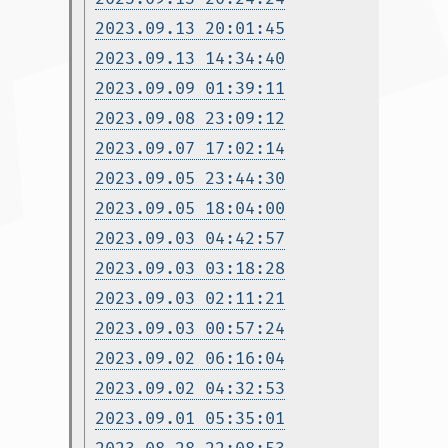
2023.09.13 20:01:45
2023.09.13 14:34:40
2023.09.09 01:39:11
2023.09.08 23:09:12
2023.09.07 17:02:14
2023.09.05 23:44:30
2023.09.05 18:04:00
2023.09.03 04:42:57
2023.09.03 03:18:28
2023.09.03 02:11:21
2023.09.03 00:57:24
2023.09.02 06:16:04
2023.09.02 04:32:53
2023.09.01 05:35:01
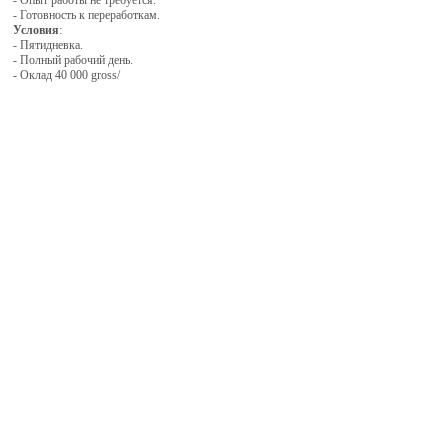
- Опыт работы не требуется.
- Готовность к переработкам.
Условия
:
- Пятидневка.
- Полный рабочий день.
- Оклад 40 000 gross/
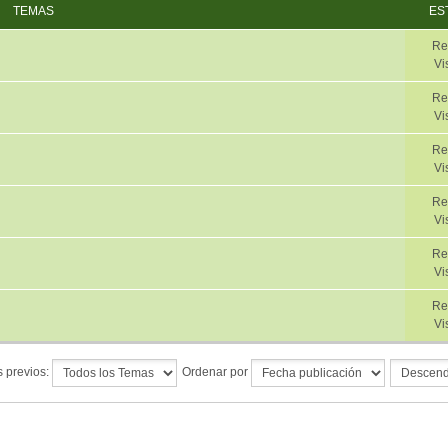
TEMAS
ES
Re
Vi
Re
Vi
Re
Vi
Re
Vi
Re
Vi
Re
Vi
 previos:
Ordenar por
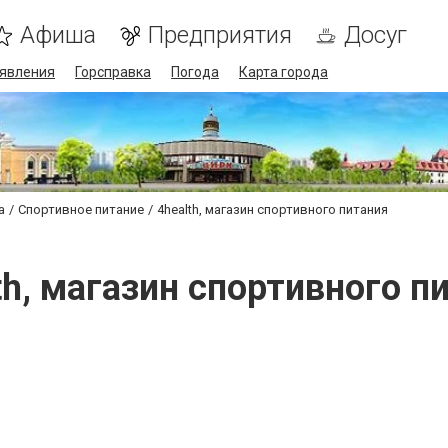
Афиша
Предприятия
Досуг
явления
Горсправка
Погода
Карта города
а
Спортивное питание
4health, магазин спортивного питания
th, магазин спортивного п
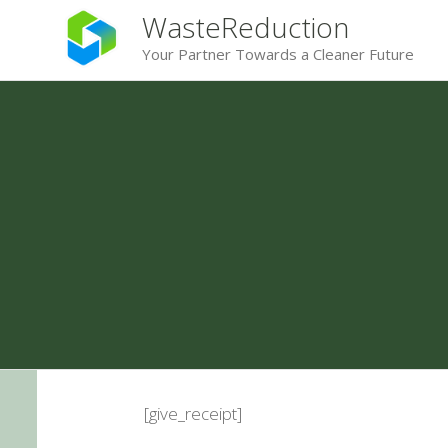
WasteReduction
Your Partner Towards a Cleaner Future
[give_receipt]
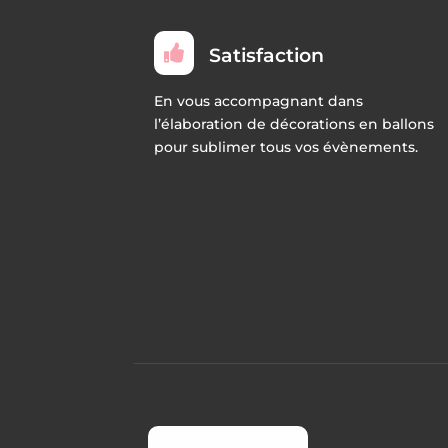

Satisfaction
En vous accompagnant dans
l’élaboration de décorations en ballons
pour sublimer tous vos évènements.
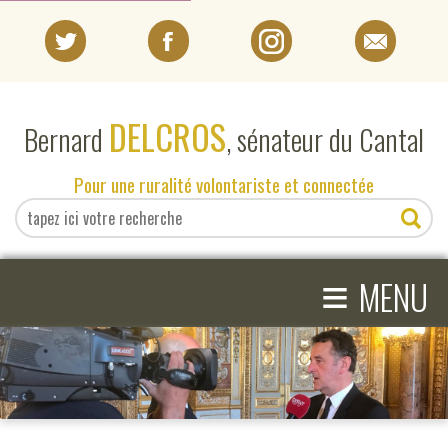
PORTRAIT
DELCROS
Bernard
, sénateur du Cantal
EN DIRECT DU SÉNAT
Pour une ruralité volontariste et connectée
EN DIRECT DU CANTAL
≡
ACTIVITÉS PARLEMENTAIRES
MENU
COMPRENDRE LE SÉNAT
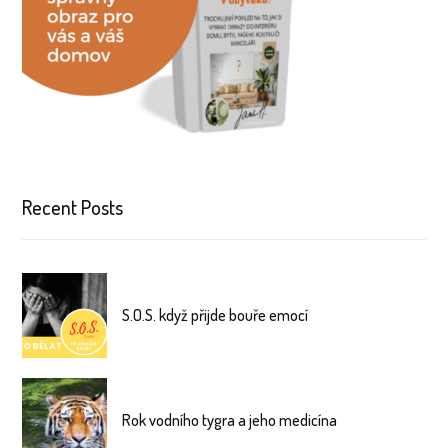
Recent Posts
S.O.S. když přijde bouře emocí
Rok vodního tygra a jeho medicína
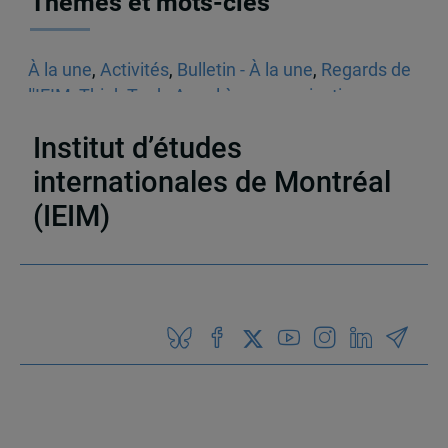
Thèmes et mots-clés
À la une
,
Activités
,
Bulletin - À la une
,
Regards de
l'IEIM
,
Think Tank
,
Appel à communications
,
Sécurité
Institut d’études
internationales de Montréal
(IEIM)
Partenaires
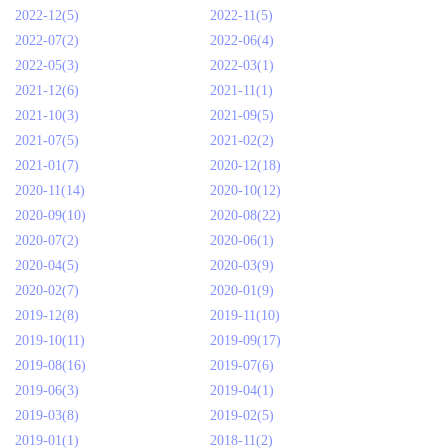
2022-12(5)
2022-11(5)
2022-07(2)
2022-06(4)
2022-05(3)
2022-03(1)
2021-12(6)
2021-11(1)
2021-10(3)
2021-09(5)
2021-07(5)
2021-02(2)
2021-01(7)
2020-12(18)
2020-11(14)
2020-10(12)
2020-09(10)
2020-08(22)
2020-07(2)
2020-06(1)
2020-04(5)
2020-03(9)
2020-02(7)
2020-01(9)
2019-12(8)
2019-11(10)
2019-10(11)
2019-09(17)
2019-08(16)
2019-07(6)
2019-06(3)
2019-04(1)
2019-03(8)
2019-02(5)
2019-01(1)
2018-11(2)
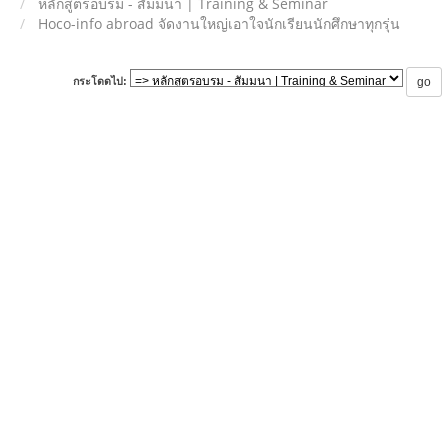
หลักสูตรอบรม - สัมมนา | Training & Seminar
Hoco-info abroad จัดงานใหญ่เอาใจนักเรียนนักศึกษาทุกรุ่น
กระโดดไป:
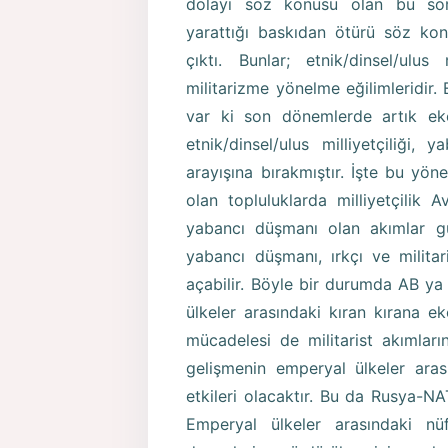
dolayı söz konusu olan bu sor
yarattığı baskıdan ötürü söz kon
çıktı. Bunlar; etnik/dinsel/ulus
militarizme yönelme eğilimleridir.
var ki son dönemlerde artık eko
etnik/dinsel/ulus milliyetçiliği, 
arayışına bırakmıştır. İşte bu yön
olan topluluklarda milliyetçilik Av
yabancı düşmanı olan akımlar gü
yabancı düşmanı, ırkçı ve milita
açabilir. Böyle bir durumda AB ya
ülkeler arasındaki kıran kırana 
mücadelesi de militarist akımları
gelişmenin emperyal ülkeler aras
etkileri olacaktır. Bu da Rusya-N
Emperyal ülkeler arasındaki nü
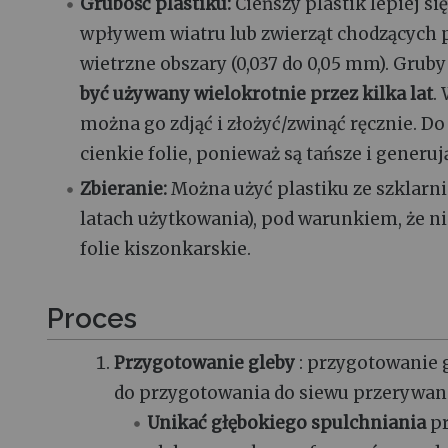
Grubość plastiku:
Cieńszy plastik lepiej si
wpływem wiatru lub zwierząt chodzących po
wietrzne obszary (0,037 do 0,05 mm). Gruby 
być używany wielokrotnie przez kilka lat
.
można go zdjąć i złożyć/zwinąć ręcznie. D
cienkie folie, ponieważ są tańsze i generu
Zbieranie:
Można użyć plastiku ze szklarni
latach użytkowania), pod warunkiem, że n
folie kiszonkarskie.
Proces
Przygotowanie gleby
: przygotowanie 
do przygotowania do siewu przerywan
Unikać głębokiego spulchniania
pr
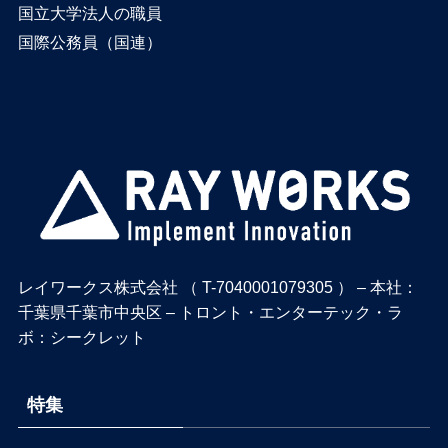
国立大学法人の職員
国際公務員（国連）
レイワークス株式会社 （ T-7040001079305 ） – 本社：
千葉県千葉市中央区 – トロント・エンターテック・ラ
ボ：シークレット
特集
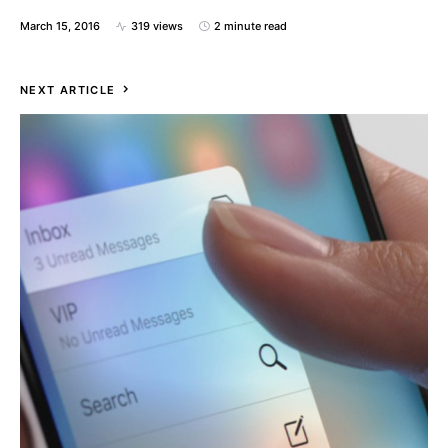
March 15, 2016
319 views
2 minute read
NEXT ARTICLE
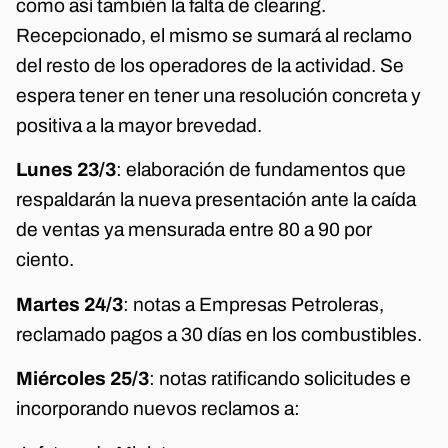
como así también la falta de clearing.
Recepcionado, el mismo se sumará al reclamo
del resto de los operadores de la actividad. Se
espera tener en tener una resolución concreta y
positiva a la mayor brevedad.
Lunes 23/3
: elaboración de fundamentos que
respaldarán la nueva presentación ante la caída
de ventas ya mensurada entre 80 a 90 por
ciento.
Martes 24/3
: notas a Empresas Petroleras,
reclamado pagos a 30 días en los combustibles.
Miércoles 25/3
: notas ratificando solicitudes e
incorporando nuevos reclamos a:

> [Required action]: Copy the lines from the entries above in which the word "etnik" appears.

> [Answer to the exercise]:
çıktı. Bunlar; etnik/dinsel/ulus
etnik/dinsel/ulus milliyetçiliği, 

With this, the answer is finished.